Gallbladder dyskinesia, defined as a gallbladder motility disorder (usually with scintigraphic evidence of subnormal gallbladder emptying), is thought to be associated with symptoms that include right upper quadrant pain lasting half an hour or longer. Many surgeons and some gastroenterologists believe that gallbladder scintigraphy should be performed in patients with suspected cholecystitis who have had negative ultrasound studies for gallstones. Scintigraphic studies include the administration of cholecystokinin to induce gallbladder contraction. Although there is some disagreement about specific numbers, a 35% ejection fraction seems to be generally accepted as the lower limit of normal. If less than 35% of gallbladder contents are emptied, dyskinesia is diagnosed and cholecystectomy in such patients has been urged by many clinicians. In one randomized clinical trial, open cholecystectomy largely eliminated symptoms in 10 of 11 patients with low gallbladder ejection fractions. Only 1 of 10 patients who did not undergo surgery had similar symptom resolution. It has also been reported that more than two-thirds of resected gallbladders after cholecystectomy for gallbladder dyskinesia have pathologic evidence for chronic acalculous cholecystitis. On the other hand, studies have indicated similar improvements after cholecystectomies in patients with or without findings of gallbladder dyskinesia. Although cholecystectomies are usually considered to be low morbidity procedures, there can be severe complications up to and including death. This Cochrane review was designed to evaluate the world's literature on the subject of cholecystectomy for gallbladder dyskinesia. A total of 238 references were initially identified, of which 175 were found to be irrelevant and 61 to be duplicates. The final result was the identification of a single relevant study. However, the authors felt that this trial (as outlined above) was unblinded and at high risk of bias. The endpoint of "improvement in symptoms" was felt to be rather weak.

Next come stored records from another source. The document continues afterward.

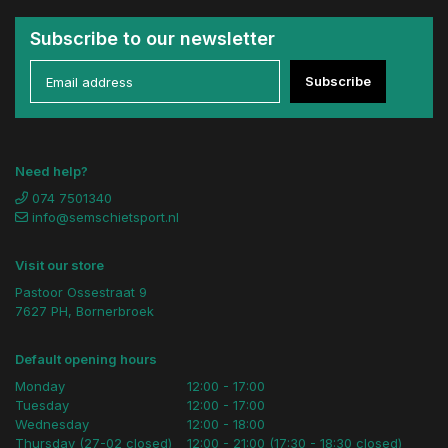
Subscribe to our newsletter
Subscribe
Need help?
074 7501340
info@semschietsport.nl
Visit our store
Pastoor Ossestraat 9
7627 PH, Bornerbroek
Default opening hours
Monday
12:00 - 17:00
Tuesday
12:00 - 17:00
Wednesday
12:00 - 18:00
Thursday (27-02 closed)
12:00 - 21:00 (17:30 - 18:30 closed)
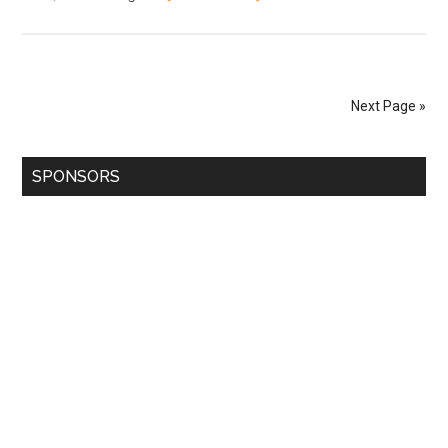
Next Page »
SPONSORS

This review concluded that further large randomized trials should be undertaken and that the nonsurgical group should have sham procedures performed including sedation and skin incisions.

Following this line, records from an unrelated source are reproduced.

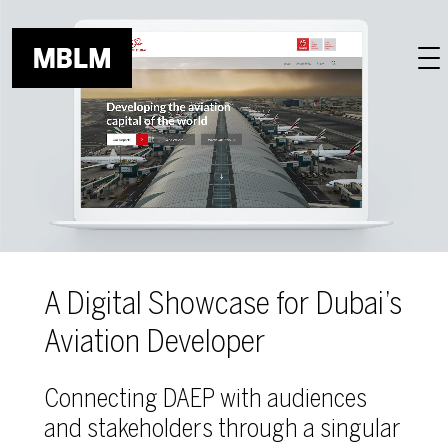
Skip to main content
A Digital Showcase for Dubai’s
Aviation Developer
Connecting DAEP with audiences
and stakeholders through a singular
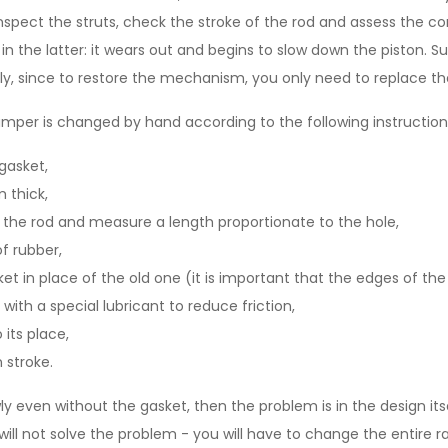
nspect the struts, check the stroke of the rod and assess the co
in the latter: it wears out and begins to slow down the piston. 
ily, since to restore the mechanism, you only need to replace th
mper is changed by hand according to the following instruction
gasket,
 thick,
o the rod and measure a length proportionate to the hole,
of rubber,
et in place of the old one (it is important that the edges of the p
with a special lubricant to reduce friction,
 its place,
 stroke.
y even without the gasket, then the problem is in the design itsel
will not solve the problem - you will have to change the entire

Cochrane reviews are often felt to be the ultimate source of data mining to resolve difficult clinical issues like the value of cholecystectomy in patients with scintigraphically documented gallbladder dyskinesia. My review of this manuscript was therefore undertaken with considerable enthusiasm and the hope that the question would be resolved once and for all. Needless to say, the presence of a single relevant study was very disappointing. In clinical practice, there have been very large numbers of cholecystectomies performed on the basis of gallbladder dyskinesia. It seems fair to say that this practice cannot be justified on the basis of any meaningful evidence. Chronic acalculous cholecystitis is a very soft pathological diagnosis, often meaning that there were a few extra chronic inflammatory cells present. In my view, this is a questionable diagnosis at best. Although it is not possible to state that no patient with gallbladder dyskinesia should ever have cholecystectomy, it is clear that scintigraphy has minimal utility when compared to gallbladder ultrasound for gallstones. Although not addressed in the manuscript being reviewed, gallbladder scintigraphy seems to share many characteristics with other fuzzy diagnostic techniques such as the analysis of biliary contents of the duodenum for crystals. Even if it were agreed that cholecystectomy is exceptionally safe, it is definitely not inexpensive. In today's world of imperative medical cost controls, it seems reasonable to curtail payments for interventions that are as weakly substantiated as cholecystectomy for suspected gallbladder dyskinesia. By the way, the likelihood that Institutional Review Boards or patients would accept enrollment in studies involving sham surgery with sedation seems negligible.